Певцов с сердцем уходил из дому.

"И какие у этой женщины права, — думал он, — на обладание мною, как какой-нибудь столовой ложкой? Что за достоинство целую жизнь молча просидеть на одном месте?"

По вечерам он уже не заглядывал в окна своей квартиры с улицы, она представлялась ему гнездом духоты, кухонного воздуха и мертвой тишины.

— Тьфу ты! — говорил он с сердцем.

VI

Прошло еще немного времени, и он уже не просто лез в грязь — в нем сразу пробудилась вся тоска. Какая страшная разница между первым его приездом в уездный город и теперешней жизнью. Жена, не церемонясь, тянула его на привязь к обязанностям хозяина, и Певцов метался на этой цепи, как бешеный. К ужасу его оказывалось, что у него нехватает даже силы подумать о бегстве отсюда, что нет выхода из этих перин и духоты, из этой тишины, вычетов за разбитые чашки, рассолов и кислой капусты…

Певцов предался самой страшной распущенности. Он подружился с какими-то еще более грязными лицами уездной холостежи, сошелся с какими-то женщинами, пропадал целые дни из дому, и если возвращался домой, то, уже не робея, кричал своей жене:

— Только пикни!

Жена плакала по целым дням. Среди рыданий она, наконец, пришла к той мысли, что если так дела будут продолжаться, а она будет обливаться слезами, то немудрено, что хозяйство придет в упадок. И то муженек перебил уже две дюжины тарелок… Конец этому она решилась положить по-свойски…
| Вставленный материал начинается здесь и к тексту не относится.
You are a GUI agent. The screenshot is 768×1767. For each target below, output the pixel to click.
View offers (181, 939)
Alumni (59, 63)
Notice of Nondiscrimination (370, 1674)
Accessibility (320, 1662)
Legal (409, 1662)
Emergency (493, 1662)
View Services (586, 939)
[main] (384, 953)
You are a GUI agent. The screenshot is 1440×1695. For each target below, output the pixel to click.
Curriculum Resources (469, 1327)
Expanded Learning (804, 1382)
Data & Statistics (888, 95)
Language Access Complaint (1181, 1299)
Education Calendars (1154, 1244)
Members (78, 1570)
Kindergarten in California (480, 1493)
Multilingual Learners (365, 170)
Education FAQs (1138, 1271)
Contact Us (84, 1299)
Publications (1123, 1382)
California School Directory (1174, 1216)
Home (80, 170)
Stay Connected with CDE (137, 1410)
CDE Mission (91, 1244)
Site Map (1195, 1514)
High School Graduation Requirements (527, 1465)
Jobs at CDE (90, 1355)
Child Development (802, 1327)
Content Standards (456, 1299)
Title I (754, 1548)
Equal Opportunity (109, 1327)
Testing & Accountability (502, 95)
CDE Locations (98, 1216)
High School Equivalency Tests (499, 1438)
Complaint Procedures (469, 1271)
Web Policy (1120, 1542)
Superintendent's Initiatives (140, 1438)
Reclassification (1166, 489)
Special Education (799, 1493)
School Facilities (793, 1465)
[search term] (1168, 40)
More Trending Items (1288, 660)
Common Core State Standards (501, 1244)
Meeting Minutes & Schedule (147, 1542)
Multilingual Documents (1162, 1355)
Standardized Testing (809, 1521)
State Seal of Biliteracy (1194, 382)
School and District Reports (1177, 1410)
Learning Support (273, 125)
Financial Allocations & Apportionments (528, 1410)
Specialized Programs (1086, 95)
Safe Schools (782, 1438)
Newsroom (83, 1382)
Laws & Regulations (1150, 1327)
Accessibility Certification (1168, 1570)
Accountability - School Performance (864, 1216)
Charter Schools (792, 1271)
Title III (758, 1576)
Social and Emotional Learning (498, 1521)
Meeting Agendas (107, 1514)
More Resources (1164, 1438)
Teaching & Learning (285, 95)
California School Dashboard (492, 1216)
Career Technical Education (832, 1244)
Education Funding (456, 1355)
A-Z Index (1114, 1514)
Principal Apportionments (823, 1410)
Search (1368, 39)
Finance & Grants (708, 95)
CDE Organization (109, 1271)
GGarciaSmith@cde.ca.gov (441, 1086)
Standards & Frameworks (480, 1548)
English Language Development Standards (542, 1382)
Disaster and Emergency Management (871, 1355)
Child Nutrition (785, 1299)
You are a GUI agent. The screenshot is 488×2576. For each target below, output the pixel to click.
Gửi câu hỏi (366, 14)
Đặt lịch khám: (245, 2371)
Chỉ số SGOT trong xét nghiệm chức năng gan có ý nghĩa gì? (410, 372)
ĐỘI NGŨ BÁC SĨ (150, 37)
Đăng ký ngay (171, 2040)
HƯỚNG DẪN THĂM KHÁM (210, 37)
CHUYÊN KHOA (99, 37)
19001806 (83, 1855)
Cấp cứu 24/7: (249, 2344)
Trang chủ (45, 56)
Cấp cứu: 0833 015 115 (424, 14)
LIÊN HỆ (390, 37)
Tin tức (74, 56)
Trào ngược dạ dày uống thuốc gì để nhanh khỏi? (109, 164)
— Марфа! — оказала она однажды кухарке. — Запри двери и ночью не отпирай ему… Пусть его идет, куда хочет…

Ночью пьяный Певцов колотил в дверь и кричал:

— Отворяй!

— Пошел туда, откуда пришел! Пьяница!..

— Отворяй, говорю…

— Разбойник! Какой ты хозяин?.. Умирай на морозе, с собаками…

Дверь с грохотом повалилась на пол, и пьяный Певцов ввалился в комнату.

— Не пускать? Ты не пускать? — наступая на жену, кричал он…

— А ты бушевать начал. Хор-рошо!

— Ты не пускать?..

— Хорошо! хорошо! — продолжала супруга, опомнившись, и — выскользнула на улицу…

— Не пускать? — продолжал Певцов, всаживая кулак в раму. — Не пускать! — бормотал он, всаживая другой кулак в другую раму. — Ты н-не пускать! — прохрипел он, намереваясь отнестись с тем же движением кулака к физиономии кухарки, но…

— Мы не допущаем дебошу… — произнес суровый будочник Барсук, охватив веревкой локти Певцова. — Потому, ваше высокоблагородие, нам этого нельзя; начальство тоже шуму не позволяет.

— Хорошенько его, голубчик! — советовала будочнику жена Певцова.

— Будьте покойны!.. в лучшем виде приставим!

С течением времени все пришло в надлежащий порядок.

Теперь Певцов привык ко всяким привязям и находит положение свое весьма определенным, безропотно неся крест, назначенный ему с первых дней колыбели…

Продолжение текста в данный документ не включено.